DOI: 10.1615/JLongTermEffMedImplants.v10.i4.20
14 pages

Anterior Cruciate Ligament Reconstruction with the Leeds-Keio Artificial Ligament

Kyosuke Fujikawa
Knee Disease Centre, Ohtsuki Hospital for Surgery, Tokyo; Professor of Orthopaedic Surgery. Department of Orthopredic Surgery National Defense Medical College, Saitama, Japan
Tatsuo Kobayashi
Department of Orthopaedic Surgery, National Defense Medical Collage, 3-2 Namiki, Tokorozawa, Saitama, 359-8513, Japan
Yoshihiro Sasazaki
Department of Orthopaedic Surgery, National Defense Medical College, 3-2 Namiki, Tokorozawa, Saitama, 359-8513, Japan
Hideo Matsumoto
Department of Orthopaedic Surgery, School of Medicine, Keio University, Tokyo, Japan
Bahaa B. Seedhom
Rheumatology and Rehabilitation Research Unit, University of Leeds, 36 Clarendon Road, Leeds LS 2 9NZ, NK


The Leeds-Keio (L-K) artificial ligament, developed for knee ligament reconstruction, is made of polyester with a maximum tensile strength of 2200 N. This implant works not only as a ligament but also as a scaffold onto which natural tissue grows from synovium. In an animal experiment, each strand of the L-K ligament was covered with new tissue by 2-3 weeks after anterior cruciate ligament reconstruction. Eight weeks postoperatively, abundant fibrous tissue with extensive vascularity covered the implant, which was still histologically immature. After 16 weeks, vascularization and tissue induction began to subside, and histologic analysis showed dense fibers running longitudinally and parallel.
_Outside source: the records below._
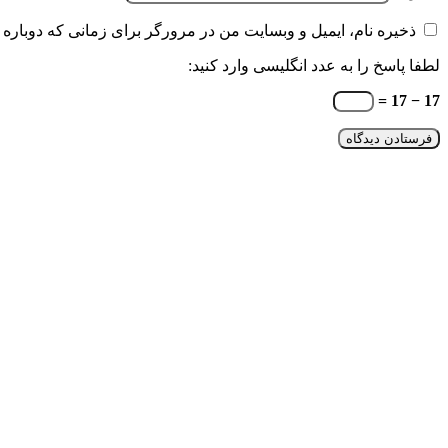
ذخیره نام، ایمیل و وبسایت من در مرورگر برای زمانی که دوباره 
لطفا پاسخ را به عدد انگلیسی وارد کنید:
17 − 17 =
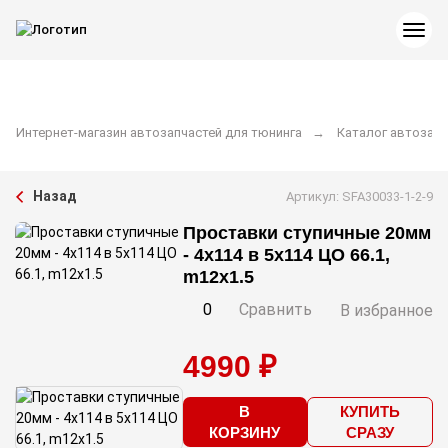
Интернет-магазин автозапчастей для тюнинга
Каталог автозапч
Назад
Артикул: SFA30033-1-2-9
Проставки ступичные 20мм
- 4x114 в 5x114 ЦО 66.1,
m12x1.5
0
Сравнить
В избранное
4990 ₽
В
КУПИТЬ
КОРЗИНУ
СРАЗУ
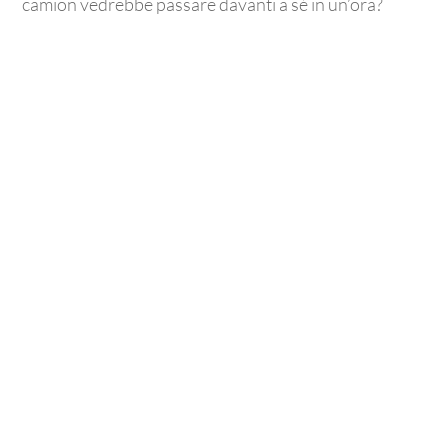
camion vedrebbe passare davanti a sé in un’ora?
By 36 weeks, the new ligament looked like a natural anterior cruciate ligament, although histologically more cells could be seen than in the natural ligament. This maturation was observed only when the substitute was implanted under good tension. Clinically, the surgical procedure has been improved over the past 10 years, to the current practice in which the tape-in-tube double L-K ligament employs a small piece of autogenous tissue to promote early tissue induction and maturation. Using this practice (n = 135), more than 85% of the patients were satisfied subjectively, objectively, and arthroscopically at the 5-year postoperative FU period. Few patients had joint effusion postoperatively. Sacrifice of autogenous tissue is minimal. The patient can return to activities of daily living within 2 weeks, and more than 50% of them to sports within 10 weeks, and the new ligament is expected to keep its function for a long period as ingrowth completes the structure biologically.